Are you an avid backpacker? Have you just come from a sixty-day backpacking trip across Asia, traversing the mainland on overnight buses and trains, biking your way around Angkor's many temples and eating fresh seafood in Vietnam? Most individuals would enthuse about your life, and true enough, nothing beats the exhilaration of waking up in a new place each time.

Then again, after going home, you realise that you have carted with you far more than you have bargained for. Along with the tonnes of pictures and countless memories, you happen to have bed bugs as well. And this is true for just about any traveller. Inns, dormitories, hostels, sleeper buses, and trains all pose the risk of exposure to these pesky pests, which cling to clothes and backpacks and stay there well after you've come home.

Bed bugs, just like all other pests, are a nuisance to daily life, causing itch and irritation to the skin.

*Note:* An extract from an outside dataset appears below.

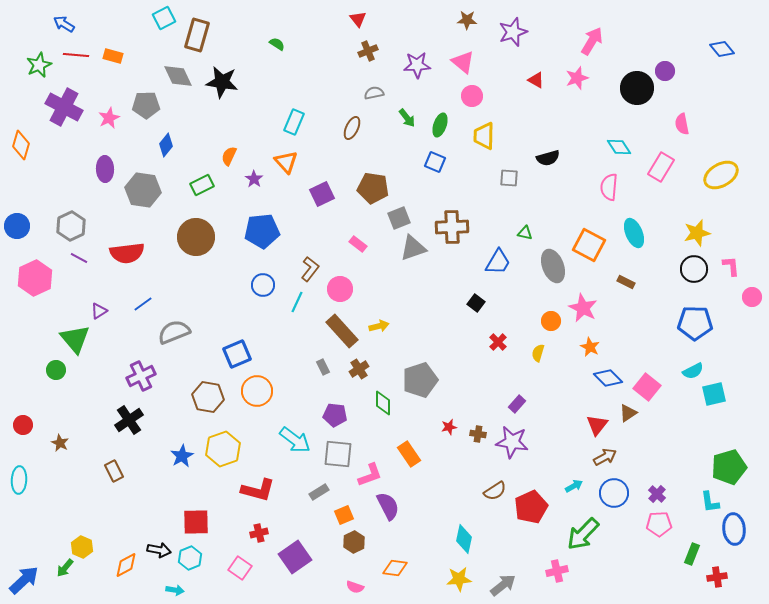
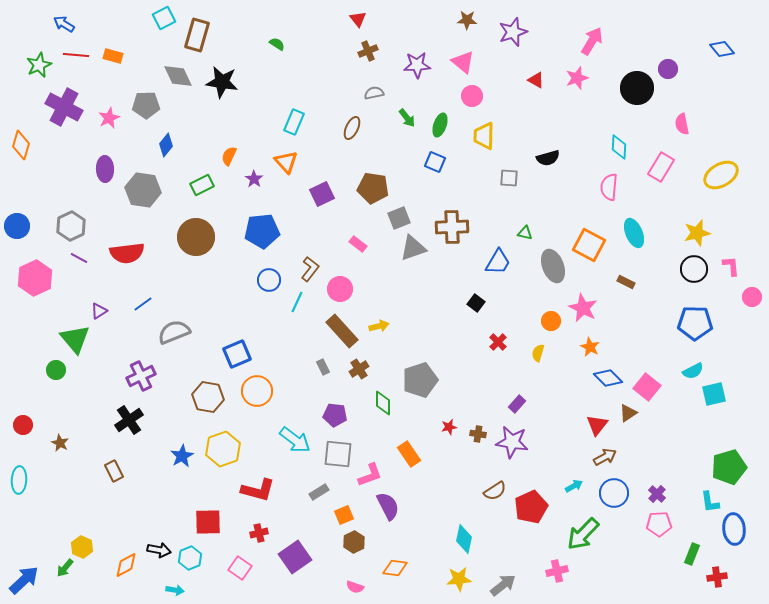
purple circle at (665, 71): moved 3 px right, 2 px up
cyan diamond at (619, 147): rotated 35 degrees clockwise
blue circle at (263, 285): moved 6 px right, 5 px up
red square at (196, 522): moved 12 px right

Thankfully though, the problem on bed bugs is readily solved with effective pest control. Pest management professionals can ably get rid of bed bugs and prevent them from breeding by looking at infected spots of your home and surrounding areas and disinfecting their breeding grounds. Pest Control In Singapore requires a highly technical process, not the least because it involves chemicals not anybody could administer. This means that once you discover an infestation, do not take it upon yourself to eradicate them, spraying random chemicals that are not made for bed bug eradication to begin with.

As soon as you get rid of them, you have to assure that you at least reduce their recurrence, particularly from any of your planned travels later on. To efficiently do this, you need to take a little more caution as to where you place your belongings when out and about. Bed bugs cling to cloth, and the last thing you need to do is stow your backpack and clothing on the floor or just about any random corner of your hostel. Keep them in your backpack instead, or maybe hang them where they are less likely exposed.

Right after you get home, avoid stowing your backpack and its contents on your couches, carpets, and bed; place it on the laundry for washing. Separately wash all your soiled clothes from your travel (do not mix them with your other laundry). Wash everything else you brought with you in transit, including those you ended up not using anyway. Other cloth materials in your backpack, like pouches, also need washing because they are as vulnerable as any clothing article you have brought with you.